Exercise aim
Go over the entries and report the lines where the word "capacitors" occurs.

Segment Start: Exercise inputs

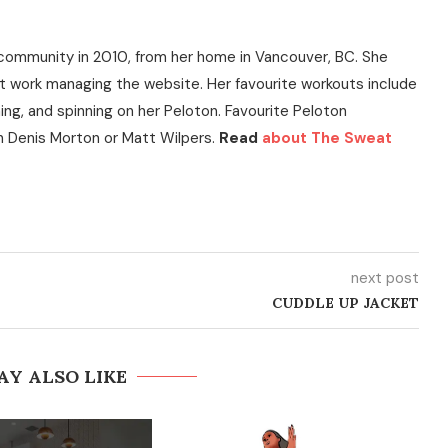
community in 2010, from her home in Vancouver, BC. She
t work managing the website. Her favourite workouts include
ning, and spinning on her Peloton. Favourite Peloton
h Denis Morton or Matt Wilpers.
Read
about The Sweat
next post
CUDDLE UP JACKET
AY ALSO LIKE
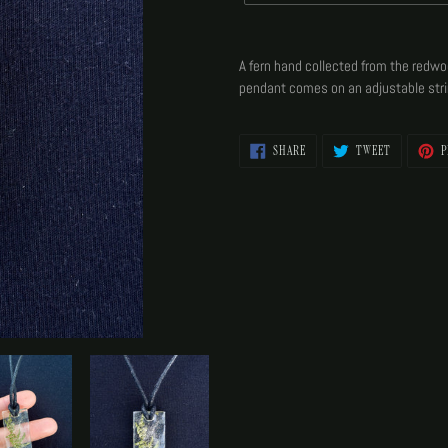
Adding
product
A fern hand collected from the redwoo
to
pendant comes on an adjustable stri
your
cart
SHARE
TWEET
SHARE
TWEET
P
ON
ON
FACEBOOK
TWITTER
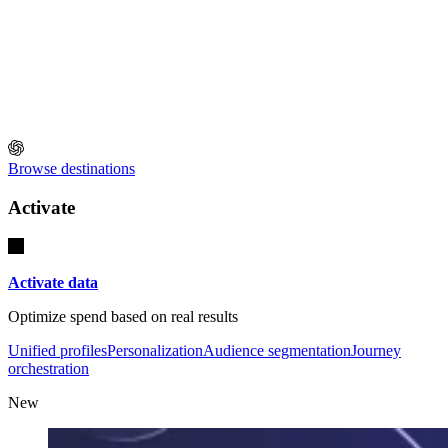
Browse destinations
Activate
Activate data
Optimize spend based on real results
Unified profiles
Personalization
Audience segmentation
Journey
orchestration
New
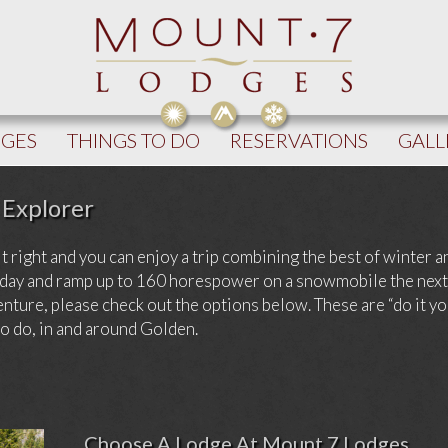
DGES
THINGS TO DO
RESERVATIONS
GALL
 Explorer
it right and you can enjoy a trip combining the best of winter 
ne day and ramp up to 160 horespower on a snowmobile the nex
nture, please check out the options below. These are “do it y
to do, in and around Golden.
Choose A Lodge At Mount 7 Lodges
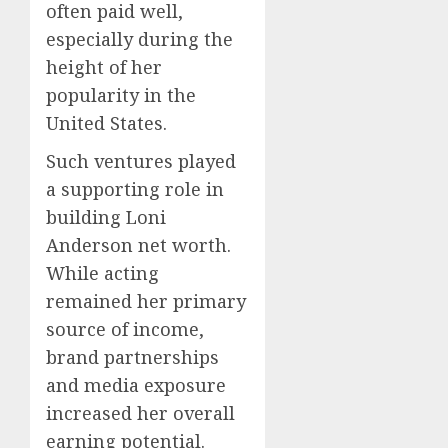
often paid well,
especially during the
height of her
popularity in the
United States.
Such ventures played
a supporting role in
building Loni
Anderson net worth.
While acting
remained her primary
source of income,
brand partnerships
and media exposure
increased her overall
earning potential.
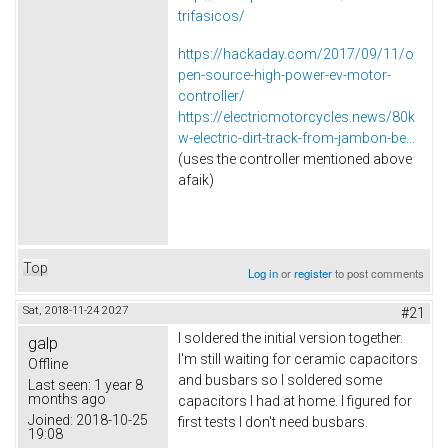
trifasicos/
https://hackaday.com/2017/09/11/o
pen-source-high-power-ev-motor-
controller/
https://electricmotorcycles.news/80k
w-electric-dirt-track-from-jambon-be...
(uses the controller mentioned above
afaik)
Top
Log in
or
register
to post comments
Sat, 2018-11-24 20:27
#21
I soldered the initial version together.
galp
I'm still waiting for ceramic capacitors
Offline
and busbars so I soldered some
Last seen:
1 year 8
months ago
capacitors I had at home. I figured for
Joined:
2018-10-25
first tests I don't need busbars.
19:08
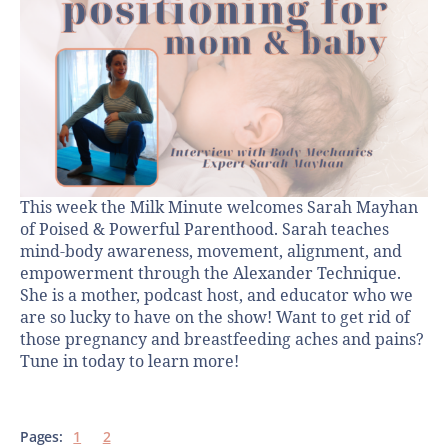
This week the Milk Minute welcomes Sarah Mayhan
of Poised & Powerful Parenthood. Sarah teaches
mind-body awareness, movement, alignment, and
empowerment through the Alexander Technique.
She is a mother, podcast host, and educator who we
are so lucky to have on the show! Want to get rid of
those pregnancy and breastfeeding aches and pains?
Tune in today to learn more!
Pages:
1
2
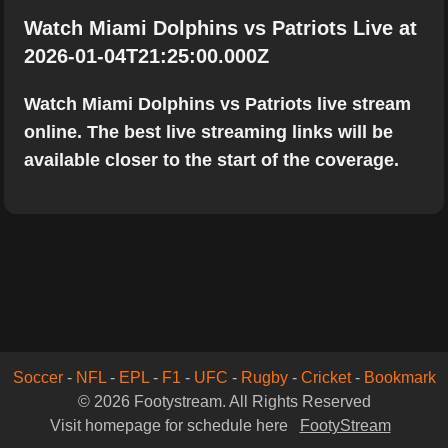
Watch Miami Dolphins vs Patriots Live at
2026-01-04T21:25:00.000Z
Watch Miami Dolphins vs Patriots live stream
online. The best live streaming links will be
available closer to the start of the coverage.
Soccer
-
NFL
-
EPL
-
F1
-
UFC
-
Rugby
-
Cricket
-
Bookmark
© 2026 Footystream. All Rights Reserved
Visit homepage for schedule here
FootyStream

Segment End: Exercise inputs

Written response
I'm still waiting for ceramic capacitors
capacitors I had at home. I figured for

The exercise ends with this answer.